### Assigned task:
Across the records below, count the lines that contain "Raum" and write down only the count.

Given information START

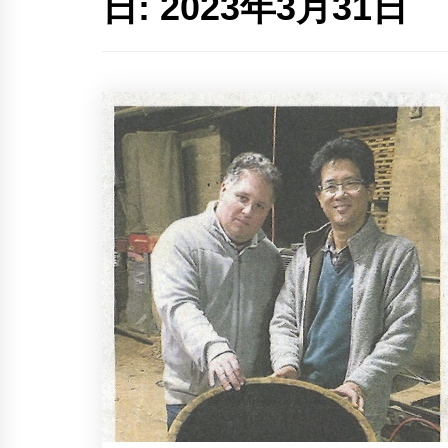
日:
2023年3月31日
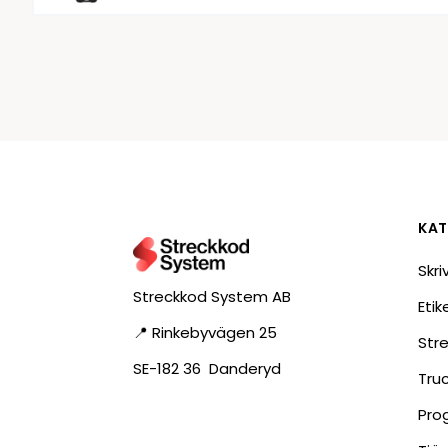
KAT
Skri
Streckkod System AB
Eti
📍 Rinkebyvägen 25
Str
SE-182 36 Danderyd
Tru
Pro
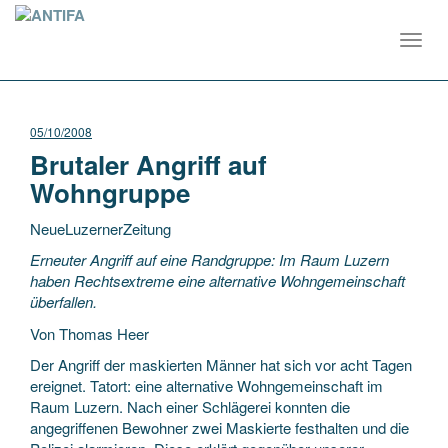
Toggl
navig
05/10/2008
Brutaler Angriff auf
Wohngruppe
NeueLuzernerZeitung
Erneuter Angriff auf eine Randgruppe: Im Raum Luzern
haben Rechtsextreme eine alternative Wohngemeinschaft
überfallen.
Von Thomas Heer
Der Angriff der maskierten Männer hat sich vor acht Tagen
ereignet. Tatort: eine alternative
Wohngemeinschaft im
Raum Luzern. Nach einer Schlägerei konnten die
angegriffenen Bewohner zwei Maskierte festhalten und die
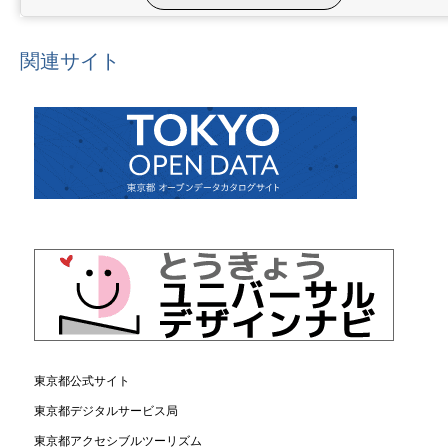
関連サイト
東京都公式サイト
東京都デジタルサービス局
東京都アクセシブルツーリズム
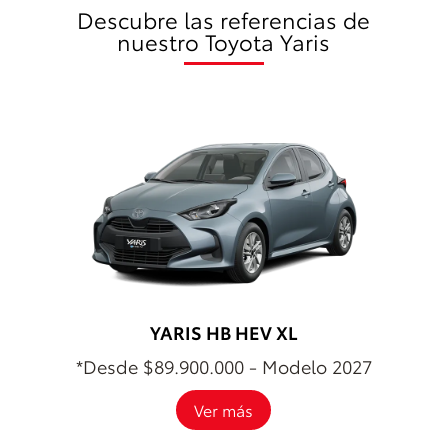
Descubre las referencias de
nuestro Toyota Yaris
YARIS HB HEV XL
*Desde $89.900.000 - Modelo 2027
Ver más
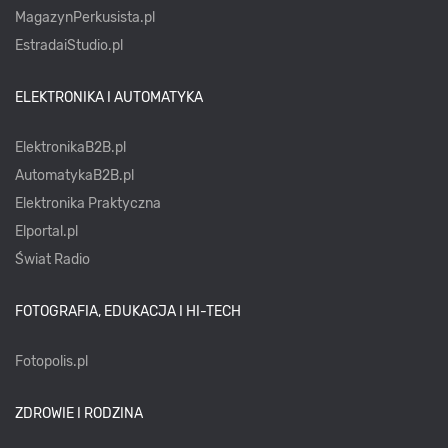
MagazynPerkusista.pl
EstradaiStudio.pl
ELEKTRONIKA I AUTOMATYKA
ElektronikaB2B.pl
AutomatykaB2B.pl
Elektronika Praktyczna
Elportal.pl
Świat Radio
FOTOGRAFIA, EDUKACJA I HI-TECH
Fotopolis.pl
ZDROWIE I RODZINA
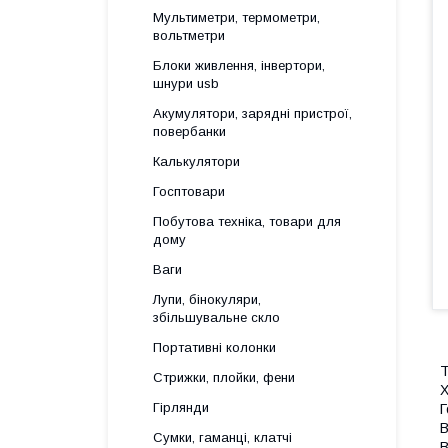
Мультиметри, термометри,
вольтметри
Блоки живлення, інвертори,
шнури usb
Акумулятори, зарядні пристрої,
повербанки
Калькулятори
Госптовари
Побутова техніка, товари для
дому
Ваги
Лупи, бінокуляри,
збільшувальне скло
Портативні колонки
Т
Стрижки, плойки, фени
Х
Гірлянди
Г
В
Сумки, гаманці, клатчі
В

Given information END

### Answer for the task:
2